The importance of β-catenin (CTNNB1) was also confirmed by the network analysis indicating it as a hub gene in all three functional categories with the highest node degree in the CSC-DLD1 cell line, while in the iPSC-CRL-1831 it was among the top three hub genes. Thus, the expression of CTNNB1 significantly increased (2.54 and 1.97, respectively) in both reprogrammed cell lines under 3D culture conditions. In addition, the up-regulation of the transcriptional activator CTNNB1 in the cell might be determined by the disturbance of a protein complex called ‘destruction box’. This complex was inactivated through GSK-3β (glycogen synthase kinase 3 beta) gene down-regulation, which is one of the components in the β – catenin disruption complex [33, 34]. Furthermore, the tumor suppressor p53 was implicated in the down-regulation of β-catenin expression and/or activity by Siah-1 dependent degradation [33], so the opposite regulation of β-catenin observed in our microarray data gives one more reason to consider down-regulation of the p53 signaling pathway in iPSC-CRL-1831 and CSC-DLD1 cell lines. Additionally, the expression of SIAH1 decreased in both cell lines. Also, the results above are consistent with the role of p53 in up-regulating the BAX gene which is involved in p53-mediated apoptosis [35]. Microarray results indicated this gene to be significantly down-regulated in both – iPSC-CRL-1831 and CSC-DLD1 cell lines (2.72 and 1.72 fold change, respectively) which suggests promotion of apoptosis suppression and activation of other cell death related mechanisms. The study conducted by Lee et al. also revealed that a decrease in BAX gene expression is associated with promotion of metastatic features in colon cancer [36]. Interestingly, this change of expression was common for both reprogrammed cell lines – colon normal and carcinoma.
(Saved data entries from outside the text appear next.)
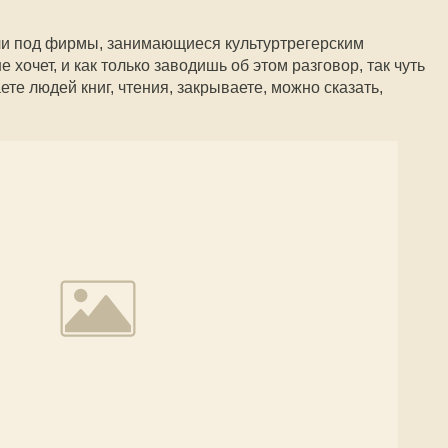
ли под фирмы, занимающиеся культуртрегерским
 хочет, и как только заводишь об этом разговор, так чуть
ете людей книг, чтения, закрываете, можно сказать,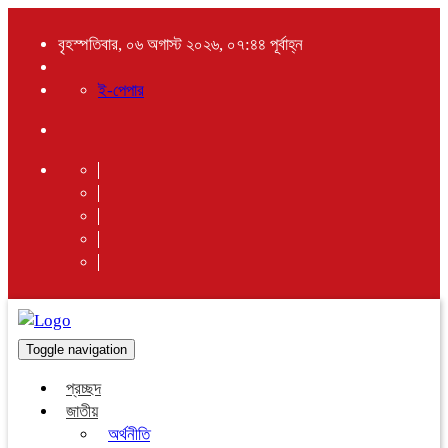
বৃহস্পতিবার, ০৬ অগাস্ট ২০২৬, ০৭:৪৪ পূর্বাহ্ন
ই-পেপার
Toggle navigation
প্রচ্ছদ
জাতীয়
অর্থনীতি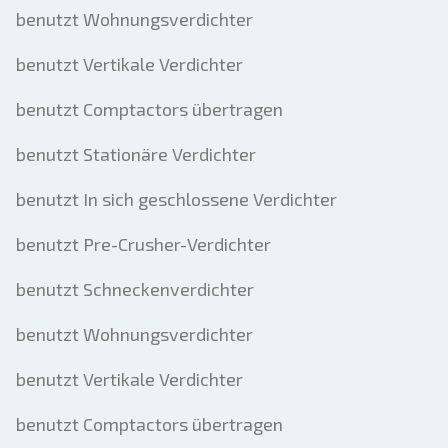
benutzt Wohnungsverdichter
benutzt Vertikale Verdichter
benutzt Comptactors übertragen
benutzt Stationäre Verdichter
benutzt In sich geschlossene Verdichter
benutzt Pre-Crusher-Verdichter
benutzt Schneckenverdichter
benutzt Wohnungsverdichter
benutzt Vertikale Verdichter
benutzt Comptactors übertragen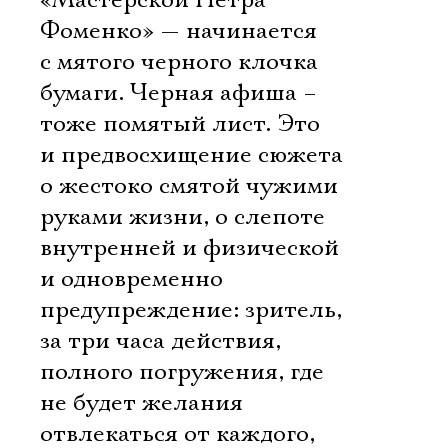
«Мастерской Петра
Фоменко» — начинается
с мятого черного клочка
бумаги. Черная афиша –
тоже помятый лист. Это
и предвосхищение сюжета
о жестоко смятой чужими
руками жизни, о слепоте
внутренней и физической
и одновременно
предупреждение: зритель,
за три часа действия,
полного погружения, где
не будет желания
отвлекаться от каждого,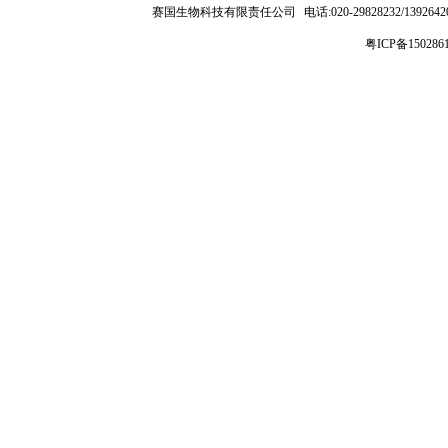
赛国生物科技有限责任公司
电话:020-29828232/1392
粤ICP备150286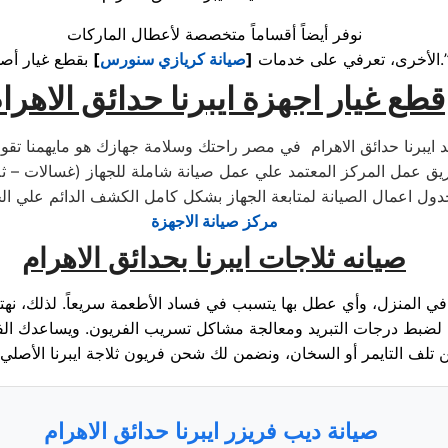
نوفر أيضاً أقساماً متخصصة لأعطال الماركات
بقطع غيار أصلية.”
الأخرى، تعرفي على خدمات
[
صيانة كريازي سنورس
]
قطع غيار اجهزة ايبرنا حدائق الاهرا
د ايبرنا حدائق الاهرام في مصر راحتك وسلامة جهازك هو مايهمنا تقوم 
 عمل المركز المعتمد علي عمل صيانة شاملة للجهاز (غسالات – ثلاجا
مركز صيانة الاجهزة
صيانه ثلاجات ايبرنا بحدائق الاهرام
م في المنزل، وأي عطل بها يتسبب في فساد الأطعمة سريعاً. لذلك، نهتم
لضبط درجات التبريد ومعالجة مشاكل تسريب الفريون. ويساعدك ا
صيانة ديب فريزر ايبرنا حدائق الاهرام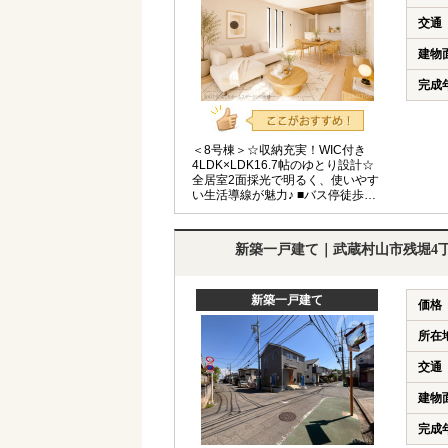
交通
建物
完成
＜8号棟＞☆収納充実！WIC付き
4LDK×LDK16.7帖のゆとり設計☆
全居室2面採光で明るく、使いやす
い生活導線が魅力♪ ■バス停徒歩3
分■多摩モノレール新駅徒歩10分■
長期優良住宅■小学校＆スーパー徒
歩5分以内■
新築一戸建て｜武蔵村山市残堀4
新築一戸建て
価格
所在
交通
建物
完成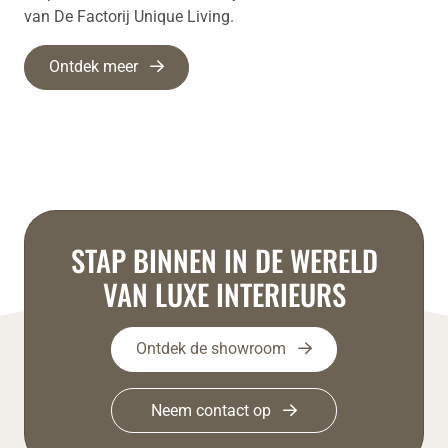
van De Factorij Unique Living.
Ontdek meer
STAP BINNEN IN DE WERELD
VAN LUXE INTERIEURS
Ontdek de showroom
Neem contact op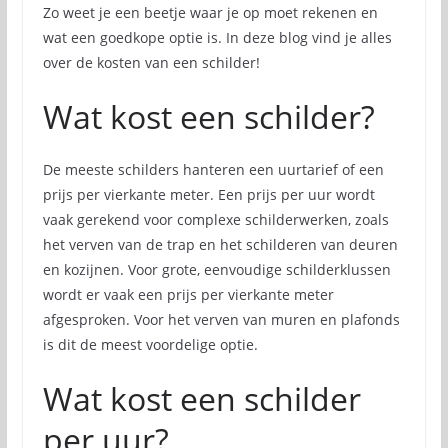
Zo weet je een beetje waar je op moet rekenen en
wat een goedkope optie is. In deze blog vind je alles
over de kosten van een schilder!
Wat kost een schilder?
De meeste schilders hanteren een uurtarief of een
prijs per vierkante meter. Een prijs per uur wordt
vaak gerekend voor complexe schilderwerken, zoals
het verven van de trap en het schilderen van deuren
en kozijnen. Voor grote, eenvoudige schilderklussen
wordt er vaak een prijs per vierkante meter
afgesproken. Voor het verven van muren en plafonds
is dit de meest voordelige optie.
Wat kost een schilder
per uur?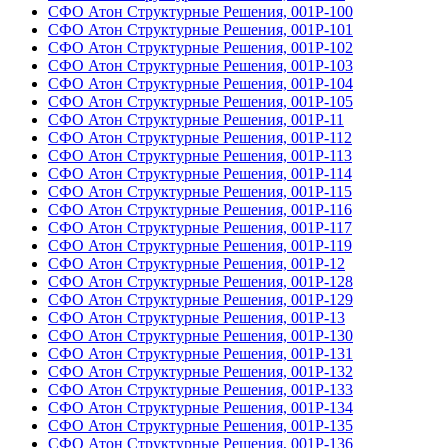
СФО Атон Структурные Решения, 001Р-100
СФО Атон Структурные Решения, 001Р-101
СФО Атон Структурные Решения, 001Р-102
СФО Атон Структурные Решения, 001Р-103
СФО Атон Структурные Решения, 001Р-104
СФО Атон Структурные Решения, 001Р-105
СФО Атон Структурные Решения, 001Р-11
СФО Атон Структурные Решения, 001Р-112
СФО Атон Структурные Решения, 001Р-113
СФО Атон Структурные Решения, 001Р-114
СФО Атон Структурные Решения, 001Р-115
СФО Атон Структурные Решения, 001Р-116
СФО Атон Структурные Решения, 001Р-117
СФО Атон Структурные Решения, 001Р-119
СФО Атон Структурные Решения, 001Р-12
СФО Атон Структурные Решения, 001Р-128
СФО Атон Структурные Решения, 001Р-129
СФО Атон Структурные Решения, 001Р-13
СФО Атон Структурные Решения, 001Р-130
СФО Атон Структурные Решения, 001Р-131
СФО Атон Структурные Решения, 001Р-132
СФО Атон Структурные Решения, 001Р-133
СФО Атон Структурные Решения, 001Р-134
СФО Атон Структурные Решения, 001Р-135
СФО Атон Структурные Решения, 001Р-136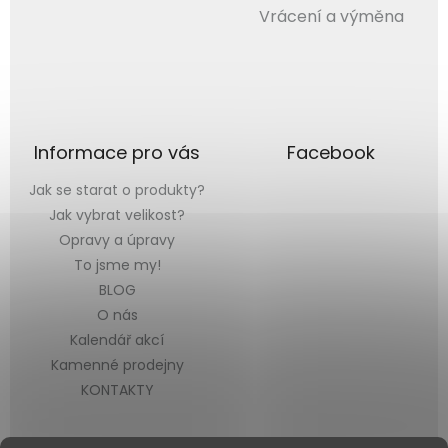
Vrácení a výměna
Informace pro vás
Facebook
Jak se starat o produkty?
Jak vybrat velikost?
Opravy a úpravy
To jsme my!
BLOG
O nás
Kalendář akcí
Kamenné prodejny
KONTAKTY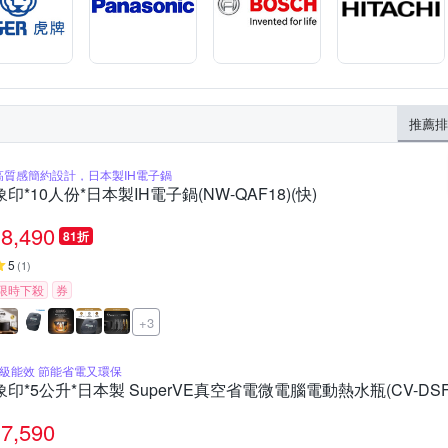
推薦排
高質感簡約設計，日本製IH電子鍋
象印*10人份*日本製IH電子鍋(NW-QAF18)(快)
8,490
81折
5
(
1
)
限時下殺
券
+3
1級能效 節能省電又環保
象印*5公升*日本製 SuperVE真空省電微電腦電動熱水瓶(CV-DSF5
7,590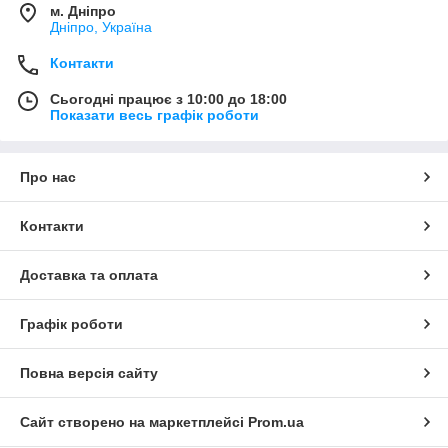
м. Дніпро
Дніпро, Україна
Контакти
Сьогодні працює з 10:00 до 18:00
Показати весь графік роботи
Про нас
Контакти
Доставка та оплата
Графік роботи
Повна версія сайту
Сайт створено на маркетплейсі
Prom.ua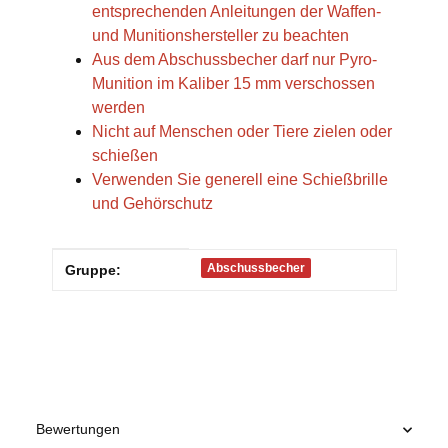
entsprechenden Anleitungen der Waffen-
und Munitionshersteller zu beachten
Aus dem Abschussbecher darf nur Pyro-
Munition im Kaliber 15 mm verschossen
werden
Nicht auf Menschen oder Tiere zielen oder
schießen
Verwenden Sie generell eine Schießbrille
und Gehörschutz
Produkteigenschaft
Wert
Abschussbecher
Gruppe:
Bewertungen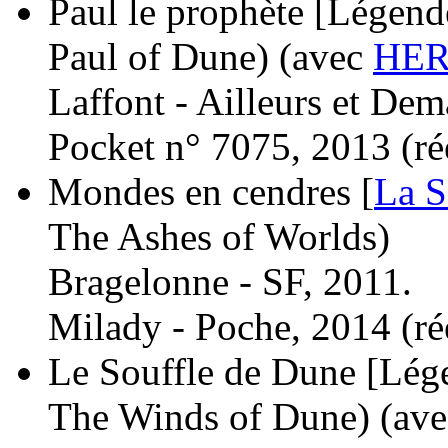
Paul le prophète [Légend
Paul of Dune)
(avec
HER
Laffont - Ailleurs et Dem
Pocket n° 7075, 2013 (
ré
Mondes en cendres [
La S
The Ashes of Worlds)
Bragelonne - SF, 2011.
Milady - Poche, 2014 (
ré
Le Souffle de Dune [Lége
The Winds of Dune)
(av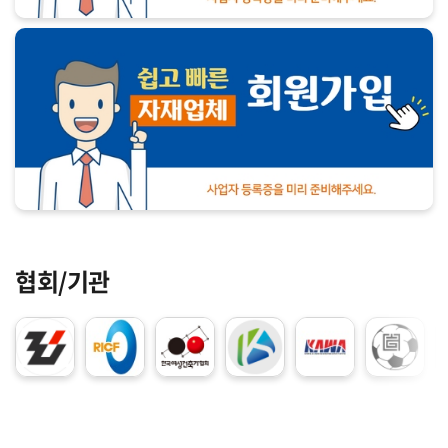
협회/기관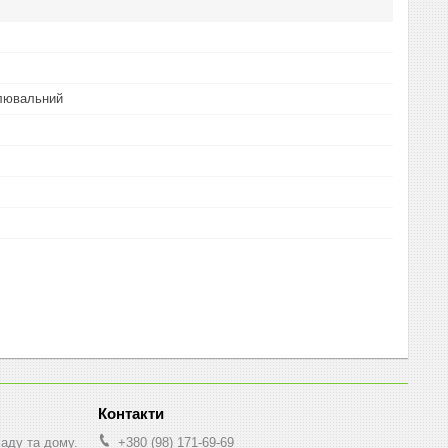
лювальний
саду та дому.
+380 (98) 171-69-69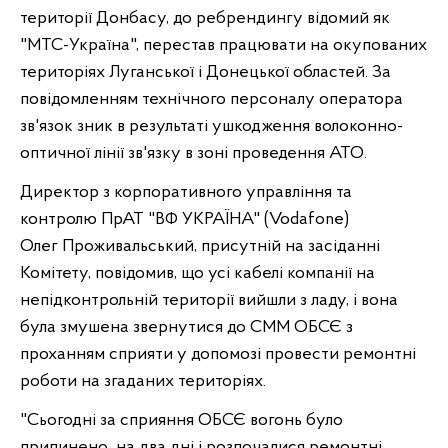
території Донбасу, до ребрендингу відомий як
"МТС-Україна", перестав працювати на окупованих
територіях Луганської і Донецької областей.
За
повідомленням технічного персоналу оператора
зв'язок зник в результаті ушкодження волоконно-
оптичної лінії зв'язку в зоні проведення АТО.
Директор з корпоративного управління та
контролю
ПрАТ "ВФ УКРАЇНА" (
Vodafone)
Олег
Проживальський, присутній на засіданні
Комітету, повідомив, що усі кабелі компанії на
непідконтрольній території вийшли з ладу, і вона
була змушена звернутися до СММ ОБСЄ з
проханням сприяти у допомозі провести ремонтні
роботи на згаданих територіях.
"Сьогодні за сприяння ОБСЄ вогонь було
припинено на два дні і розпочалися ремонтні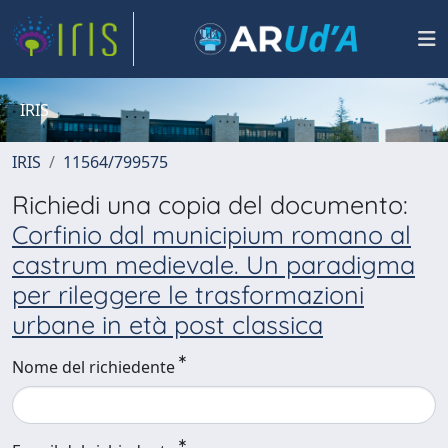
IRIS
IRIS
11564/799575
Richiedi una copia del documento:
Corfinio dal municipium romano al
castrum medievale. Un paradigma
per rileggere le trasformazioni
urbane in età post classica
Nome del richiedente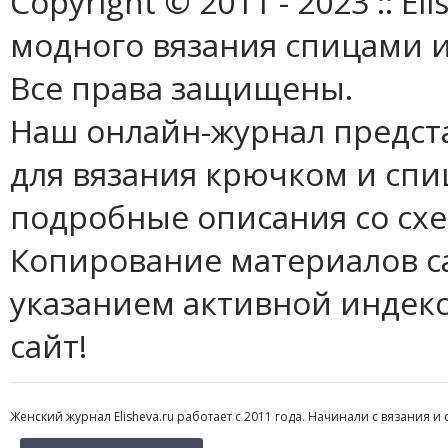
Copyright © 2011 - 2023 :: E
модного вязания спицами и
Все права защищены.
Наш онлайн-журнал предст
для вязания крючком и спи
подробные описания со сх
Копирование материалов с
указанием активной индек
сайт!
Женский журнал Elisheva.ru работает с 2011 года. Начинали с вязания и 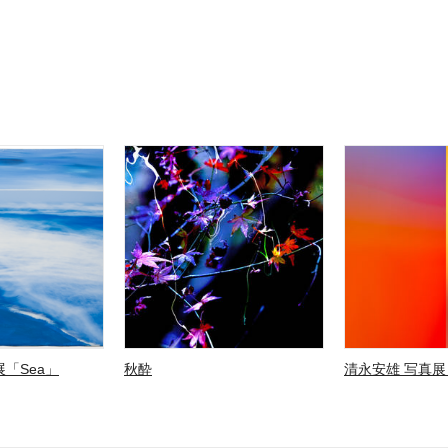
「Sea」
秋酔
清永安雄 写真展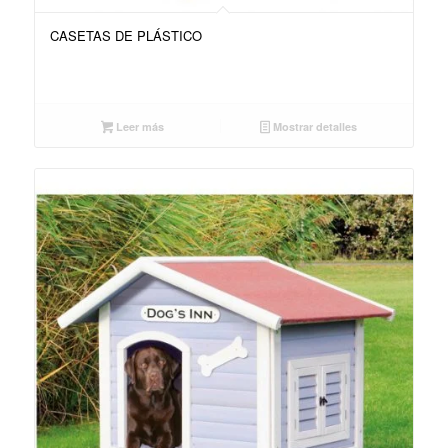
CASETAS DE PLÁSTICO
Leer más
Mostrar detalles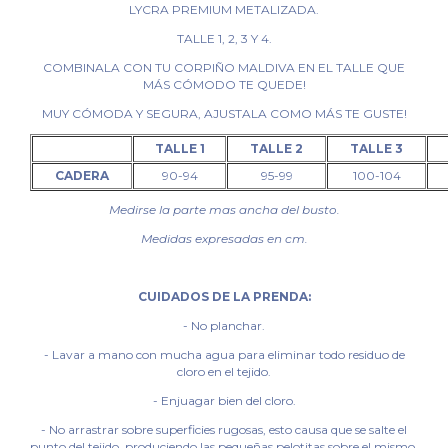
LYCRA PREMIUM METALIZADA.
TALLE 1, 2, 3 Y 4.
COMBINALA CON TU CORPIÑO MALDIVA EN EL TALLE QUE
MÁS CÓMODO TE QUEDE!
MUY CÓMODA Y SEGURA, AJUSTALA COMO MÁS TE GUSTE!
TALLE 1
TALLE 2
TALLE 3
CADERA
90-94
95-99
100-104
Medirse la parte mas ancha del busto.
Medidas expresadas en cm.
CUIDADOS DE LA PRENDA:
- No planchar.
- Lavar a mano con mucha agua para eliminar todo residuo de
cloro en el tejido.
- Enjuagar bien del cloro.
- No arrastrar sobre superficies rugosas, esto causa que se salte el
punto del tejido, produciendo las pequeñas pelotitas sobre el mismo.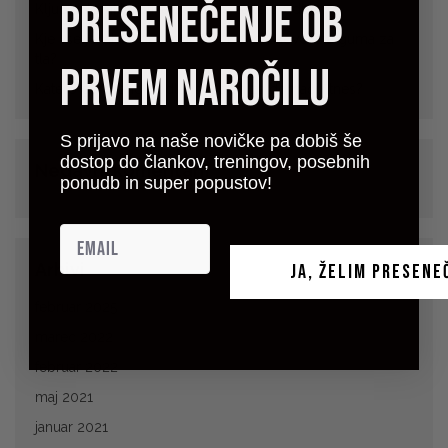
presenečenje ob
Ključne karakteristike podloge za telovadbo
Kje vse je lahko dobrodošla visokokakovostna guma za
tla?
prvem naročilu
Katero gumirano podlago izbrati za domači fitnes?
S prijavo na naše novičke pa dobiš še
dostop do člankov, treningov, posebnih
Nedavni komentarji
ponudb in super popustov!
Arhivi
JA, ŽELIM PRESENE
februar 2025
marec 2022
februar 2022
maj 2021
januar 2021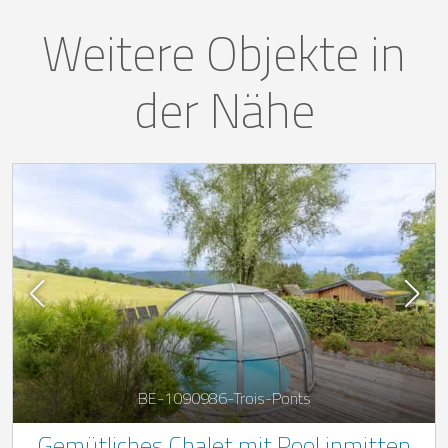
Weitere Objekte in
der Nähe
BE-1090986-Trois-Ponts
Gemütliches Chalet mit Pool inmitten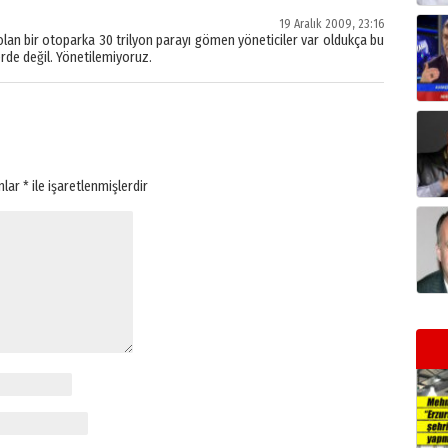
19 Aralık 2009, 23:16
olan bir otoparka 30 trilyon parayı gömen yöneticiler var oldukça bu
de değil. Yönetilemiyoruz.
anlar
*
ile işaretlenmişlerdir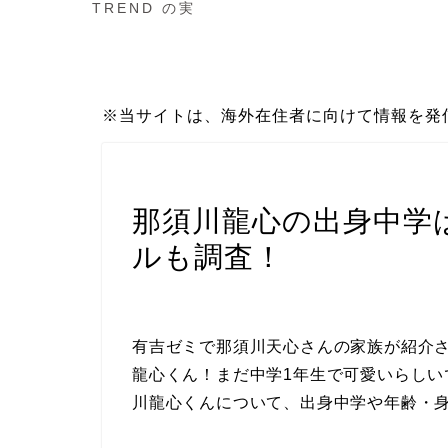
TREND の実
※当サイトは、海外在住者に向けて情報を発
スポーツ
那須川龍心の出身中学
ルも調査！
有吉ゼミで那須川天心さんの家族が紹介
龍心くん！まだ中学1年生で可愛いらし
川龍心くんについて、出身中学や年齢・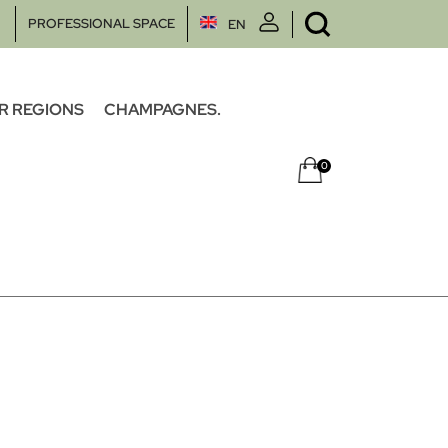
PROFESSIONAL SPACE
EN
R REGIONS
CHAMPAGNES.
0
In addition to our results, we also identified two signaling pathways from cancer transformation/metastasis functional category specific only to the iPSC-CRL-1831 cell line. These pathways are VEGF and mTOR. Since changes in gene regulation belonging to the mentioned pathways suggest promotion of proliferation and inhibition of apoptosis, it might explain tendency of iPSC-CRL-1831 to display properties typical for cancer cells after differentiating from the pluripotent state under 3D cell culture conditions. Observations reported by Souček et al. where they showed that the fetal human cell line FHC (CRL-1831) from normal fetal colonic mucosa exhibits a tumorigenic phenotype [37], supports this suggestion as well.

Conclusion

Our study indicated that reprogrammed human colon normal and colon carcinoma cell lines share a common profile of gene expression under more physiologically relevant 3D spheroid versus 2D monolayer cell culture conditions. The result of the KEGG pathway enrichment analysis demonstrated that downstream signaling events of the p53 pathway might lead to an inhibition of cell cycle arrest, cellular senescence, and apoptosis. Finally, our findings demonstrate that pathways important for cancer transformation and tumor metastatic activity are altered during the transition from 2D to 3D culture conditions both in normal and cancer stem-like cells. Thus, we indicate the potential of cell culture models enriched in normal and cancer stem-like cells for the identification of new therapeutic targets in cancer treatment.